10/10
Insane Greatness
8 June 2007
I ran into this film the first time maybe 8 years ago. I had read the play in HS, and at first found it plodding and boring, then was drawn into it very intensely, and went on and read a bunch of other O'Neill, but had never seen any of his work performed. Apparently, there was talk amongst actors about making time disappear when works are really great. This work does that for me, the 3h go by in no time, the whole rest of the world just recedes while it's on.

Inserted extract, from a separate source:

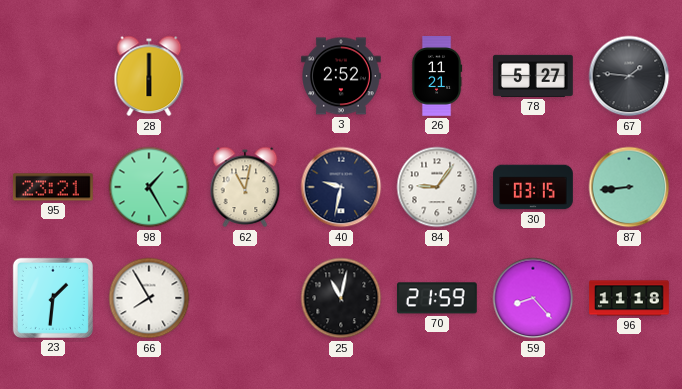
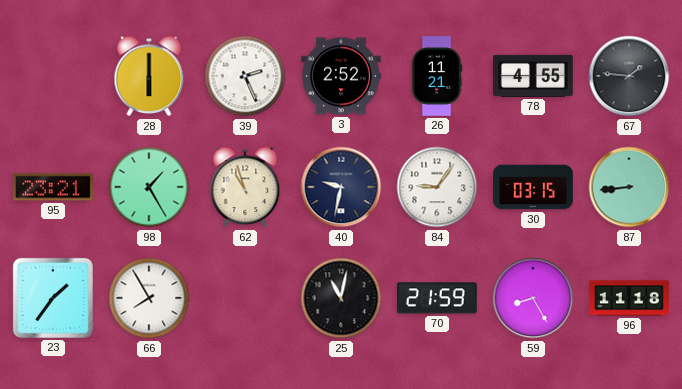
39: none -> 2:26
78: 5:27 -> 4:55
62: 11:02 -> 10:57
23: 1:31 -> 1:36
59: 8:23 -> 8:25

This is the greatest filmed play I've ever seen. I love the direction (Sidney Lumet is one of the most underrated directors of all time), and the 4 performances are superb.) KH is from another planet, gliding in and out of the deluded, once-beautiful Midwestern bud, into the paranoid, addicted victim. I love Ralph Richardson as the father; he perfectly blends the haminess of the actor with the male chuminess, trying to be a father, but also a friend to his sons. Jason Robards is one of the great actors of all time. The first time I saw this movie, the loudest aspects of his part, because they were most in my face, seemed to be where the meat was. Having just seen it again, his whole story of choosing Fat Vi for his night of debauched tenderness in town became the kind of epic poetic center of the film with everything else in orbit about it (looking back all the way to Aeschylus and forward/sideways to Faulkner). Interestingly, O'Neill himself is the least interesting character. That, in itself, speaks volumes about the work.